*ACTIVITY*
Scan the data below for lines containing the string "Frisco" and give only how many there are.

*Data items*

-*-*-

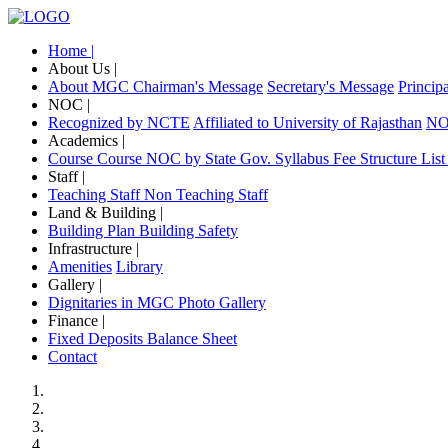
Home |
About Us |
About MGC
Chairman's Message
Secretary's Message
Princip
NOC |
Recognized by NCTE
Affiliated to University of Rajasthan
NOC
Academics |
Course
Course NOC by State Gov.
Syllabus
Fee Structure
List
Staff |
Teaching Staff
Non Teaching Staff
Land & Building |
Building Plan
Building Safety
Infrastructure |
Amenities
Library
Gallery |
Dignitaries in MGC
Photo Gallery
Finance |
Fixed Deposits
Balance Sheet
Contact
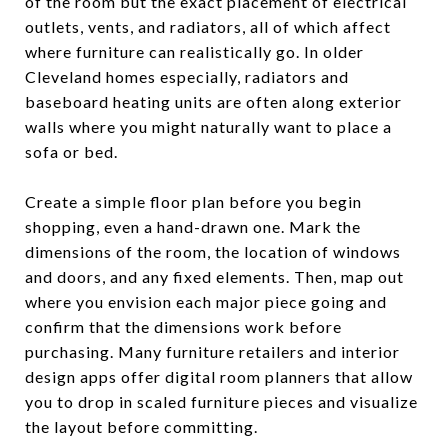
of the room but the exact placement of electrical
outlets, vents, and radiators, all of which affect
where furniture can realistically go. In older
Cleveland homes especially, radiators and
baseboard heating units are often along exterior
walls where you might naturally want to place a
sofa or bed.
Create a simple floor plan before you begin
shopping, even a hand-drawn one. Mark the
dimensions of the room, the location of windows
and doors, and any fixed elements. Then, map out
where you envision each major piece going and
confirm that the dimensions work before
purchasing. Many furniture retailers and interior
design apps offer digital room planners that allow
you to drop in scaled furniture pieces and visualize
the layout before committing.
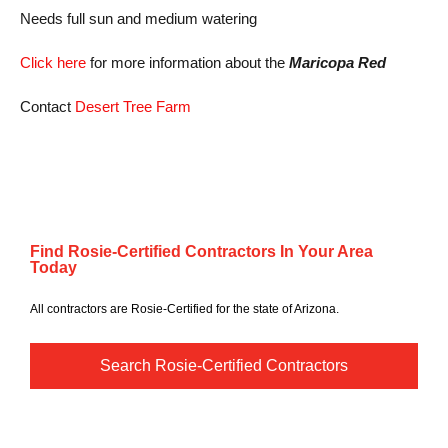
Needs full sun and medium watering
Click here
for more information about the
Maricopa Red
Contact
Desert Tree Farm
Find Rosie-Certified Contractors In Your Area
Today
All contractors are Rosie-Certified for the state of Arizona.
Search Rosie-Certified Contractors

-*-*-

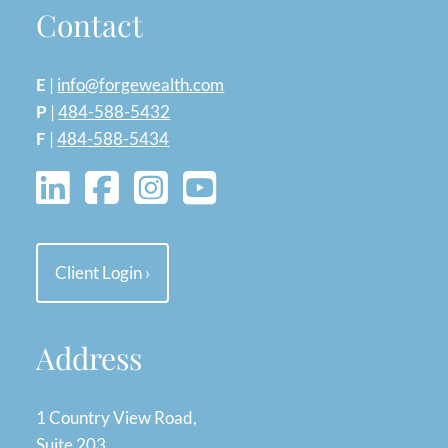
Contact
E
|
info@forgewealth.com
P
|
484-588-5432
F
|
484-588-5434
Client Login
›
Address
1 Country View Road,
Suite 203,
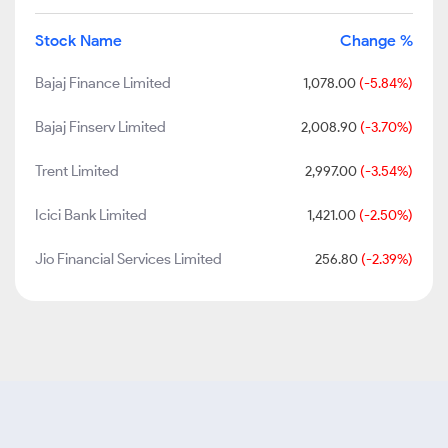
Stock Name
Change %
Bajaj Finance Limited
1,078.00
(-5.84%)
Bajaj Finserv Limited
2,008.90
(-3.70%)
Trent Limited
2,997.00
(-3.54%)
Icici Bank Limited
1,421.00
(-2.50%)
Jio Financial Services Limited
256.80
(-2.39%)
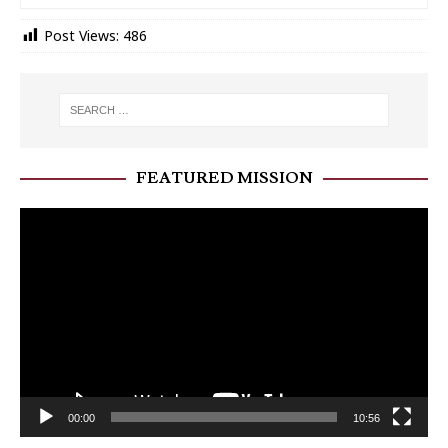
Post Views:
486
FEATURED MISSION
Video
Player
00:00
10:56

-*-*-

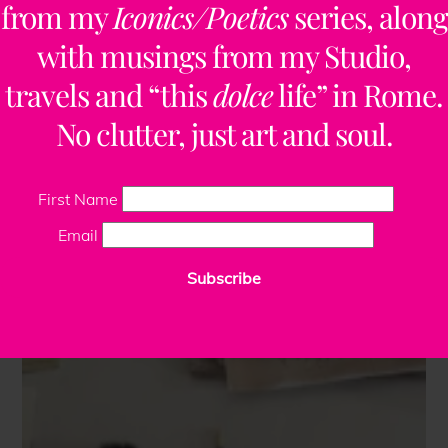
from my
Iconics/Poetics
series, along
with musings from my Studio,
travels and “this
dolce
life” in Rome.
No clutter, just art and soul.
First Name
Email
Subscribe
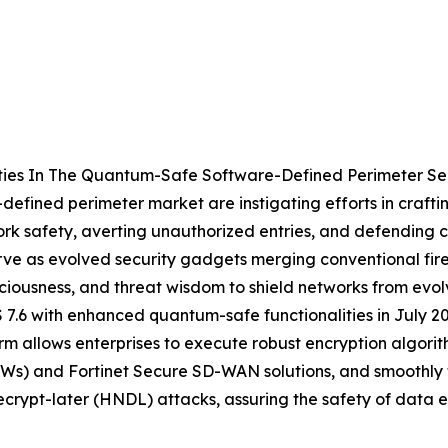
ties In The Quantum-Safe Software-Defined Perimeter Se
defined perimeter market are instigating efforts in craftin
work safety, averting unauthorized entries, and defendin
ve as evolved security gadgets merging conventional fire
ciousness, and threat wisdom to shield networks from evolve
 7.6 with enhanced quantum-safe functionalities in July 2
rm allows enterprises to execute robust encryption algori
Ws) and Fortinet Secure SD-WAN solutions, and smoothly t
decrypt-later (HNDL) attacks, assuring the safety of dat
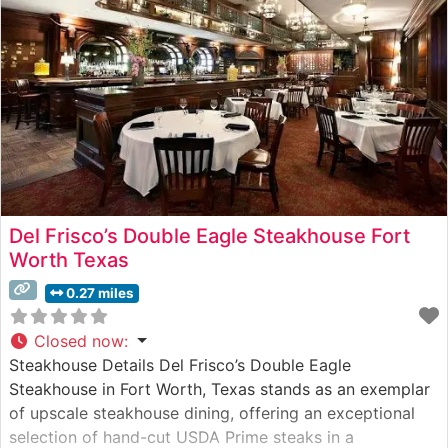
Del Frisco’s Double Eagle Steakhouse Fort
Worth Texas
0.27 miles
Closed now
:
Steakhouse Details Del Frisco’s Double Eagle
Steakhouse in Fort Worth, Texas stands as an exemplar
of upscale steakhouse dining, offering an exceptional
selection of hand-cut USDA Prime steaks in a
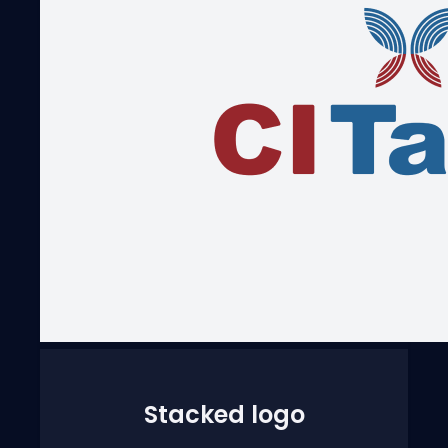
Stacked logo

-*-*-

*RESULT OF THE EXERCISE*
2